Taylor was outraged by Frazier's actions, and suggested that Frazier, Cox, and Senator Edward W. Carmack were conspiring to control the state Democratic Party. To appease Taylor's supporters, the party allowed Taylor to face Carmack in a primary in 1906 (the first Senate primary in state history), which Taylor won. That same year, the party refused to nominate Cox for reelection.
As a senator, Frazier championed states' rights, and opposed most protective tariffs. He also supported a federal income tax amendment and funding for highway construction. He campaigned for a second term in 1911, but state Democrats, irritated by the intraparty divisions created by his first election, refused to nominate him.
After leaving the Senate, Frazier returned to Chattanooga, where he practiced law with his son, James B. Frazier Jr. (1890–1978), in the firm, Frazier and Frazier. He died on March 28, 1937, and is buried in the city's Forest Hills Cemetery.

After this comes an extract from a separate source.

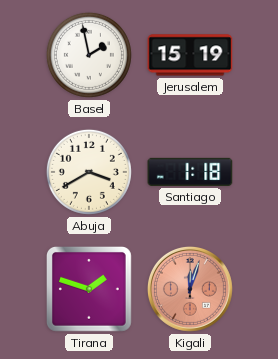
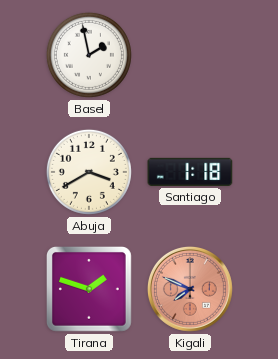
Jerusalem: 15:19 -> none
Kigali: 12:03 -> 7:49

Frazier's great-grandfather, Samuel Frazier, and grandfather, Abner Frazier, both fought at the Battle of Kings Mountain in 1780. Samuel Frazier was of Scottish descent, while his wife, Rebecca Julian, was of French Huguenot descent. An uncle of James B. Frazier, Dr. Beriah Frazier (1812–1886), served as Mayor of Chattanooga in 1841, and represented Knox County at the East Tennessee Convention of 1861.
Frazier married Louise Douglas Keith in 1883. They had four children: Anne, James Jr., Thomas, and Louise. James B. Frazier Jr. represented the 3rd District in the U.S. House of Representatives from 1949 to 1963.